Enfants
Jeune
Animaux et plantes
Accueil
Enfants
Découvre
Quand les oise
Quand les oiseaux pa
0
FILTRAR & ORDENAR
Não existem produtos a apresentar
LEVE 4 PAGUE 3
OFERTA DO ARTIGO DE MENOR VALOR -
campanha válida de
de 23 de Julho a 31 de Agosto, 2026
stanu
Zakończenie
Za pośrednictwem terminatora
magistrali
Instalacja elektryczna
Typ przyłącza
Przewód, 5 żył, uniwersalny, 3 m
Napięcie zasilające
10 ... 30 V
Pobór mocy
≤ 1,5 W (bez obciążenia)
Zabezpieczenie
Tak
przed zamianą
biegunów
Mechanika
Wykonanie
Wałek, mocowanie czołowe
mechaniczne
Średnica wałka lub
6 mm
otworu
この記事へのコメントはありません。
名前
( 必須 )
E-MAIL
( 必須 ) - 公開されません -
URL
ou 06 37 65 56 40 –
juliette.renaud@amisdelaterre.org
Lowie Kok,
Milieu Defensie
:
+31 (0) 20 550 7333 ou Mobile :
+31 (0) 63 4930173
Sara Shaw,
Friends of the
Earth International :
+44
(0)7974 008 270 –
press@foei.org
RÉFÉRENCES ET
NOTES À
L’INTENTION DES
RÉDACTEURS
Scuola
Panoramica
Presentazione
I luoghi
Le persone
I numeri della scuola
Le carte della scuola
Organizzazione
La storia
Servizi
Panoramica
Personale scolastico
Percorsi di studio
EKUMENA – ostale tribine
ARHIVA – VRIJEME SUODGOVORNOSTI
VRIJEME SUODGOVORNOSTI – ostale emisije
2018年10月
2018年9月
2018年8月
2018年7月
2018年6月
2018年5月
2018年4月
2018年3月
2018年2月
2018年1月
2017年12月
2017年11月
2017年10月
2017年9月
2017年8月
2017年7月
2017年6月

REQUIRED ACTION: Your answer should be the lines of the listing above between the line holding "(0) 63 4930173" and the line holding "EKUMENA – ostale tribine", inclusive, restated word for word and alone.

RESULT OF THE TASK:
+31 (0) 63 4930173
Sara Shaw,
Friends of the
Earth International :
+44
(0)7974 008 270 –
press@foei.org
RÉFÉRENCES ET
NOTES À
L’INTENTION DES
RÉDACTEURS
Scuola
Panoramica
Presentazione
I luoghi
Le persone
I numeri della scuola
Le carte della scuola
Organizzazione
La storia
Servizi
Panoramica
Personale scolastico
Percorsi di studio
EKUMENA – ostale tribine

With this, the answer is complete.